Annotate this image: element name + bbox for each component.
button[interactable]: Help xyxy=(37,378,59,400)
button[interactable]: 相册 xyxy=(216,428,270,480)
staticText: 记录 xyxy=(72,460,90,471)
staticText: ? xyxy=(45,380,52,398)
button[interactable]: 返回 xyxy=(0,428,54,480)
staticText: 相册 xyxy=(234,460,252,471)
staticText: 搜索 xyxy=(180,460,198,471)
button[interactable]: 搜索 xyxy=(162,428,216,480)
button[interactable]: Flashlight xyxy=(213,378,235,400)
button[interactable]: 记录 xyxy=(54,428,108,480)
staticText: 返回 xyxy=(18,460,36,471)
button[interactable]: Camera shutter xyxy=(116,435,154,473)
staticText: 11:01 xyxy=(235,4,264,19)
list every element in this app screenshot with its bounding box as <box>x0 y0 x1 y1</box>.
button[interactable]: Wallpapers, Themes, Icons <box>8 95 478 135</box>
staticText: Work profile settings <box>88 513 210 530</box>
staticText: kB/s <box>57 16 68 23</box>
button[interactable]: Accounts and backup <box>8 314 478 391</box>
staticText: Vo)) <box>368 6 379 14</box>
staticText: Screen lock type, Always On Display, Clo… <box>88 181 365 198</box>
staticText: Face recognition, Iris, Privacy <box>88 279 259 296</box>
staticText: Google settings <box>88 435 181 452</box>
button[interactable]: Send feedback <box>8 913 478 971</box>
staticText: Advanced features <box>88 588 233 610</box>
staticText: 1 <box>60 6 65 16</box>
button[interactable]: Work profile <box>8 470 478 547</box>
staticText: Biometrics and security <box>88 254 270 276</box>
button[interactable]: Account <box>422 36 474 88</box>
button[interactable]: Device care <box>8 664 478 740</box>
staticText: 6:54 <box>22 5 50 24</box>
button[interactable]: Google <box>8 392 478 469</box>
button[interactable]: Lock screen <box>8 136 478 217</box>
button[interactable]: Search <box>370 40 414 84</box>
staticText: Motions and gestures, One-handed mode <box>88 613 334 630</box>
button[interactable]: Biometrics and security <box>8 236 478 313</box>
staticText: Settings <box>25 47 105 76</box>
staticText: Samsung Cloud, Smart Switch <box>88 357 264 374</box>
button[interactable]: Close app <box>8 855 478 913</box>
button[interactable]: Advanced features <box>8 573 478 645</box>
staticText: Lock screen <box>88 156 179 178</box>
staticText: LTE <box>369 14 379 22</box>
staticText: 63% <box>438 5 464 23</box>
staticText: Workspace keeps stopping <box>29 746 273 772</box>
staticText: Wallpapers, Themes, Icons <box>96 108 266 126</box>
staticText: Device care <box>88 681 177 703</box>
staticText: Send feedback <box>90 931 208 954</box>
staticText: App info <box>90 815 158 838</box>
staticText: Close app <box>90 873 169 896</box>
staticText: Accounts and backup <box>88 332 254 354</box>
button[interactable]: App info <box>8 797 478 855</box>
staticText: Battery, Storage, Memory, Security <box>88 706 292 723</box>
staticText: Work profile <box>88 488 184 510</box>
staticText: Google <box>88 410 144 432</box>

┄┄┄┄┄┄┄┄┄┄

■ **Your goal**:
Within this listing, how many lines hold "Wallpapers"? Give the number alone.

■ **Written reply**:
2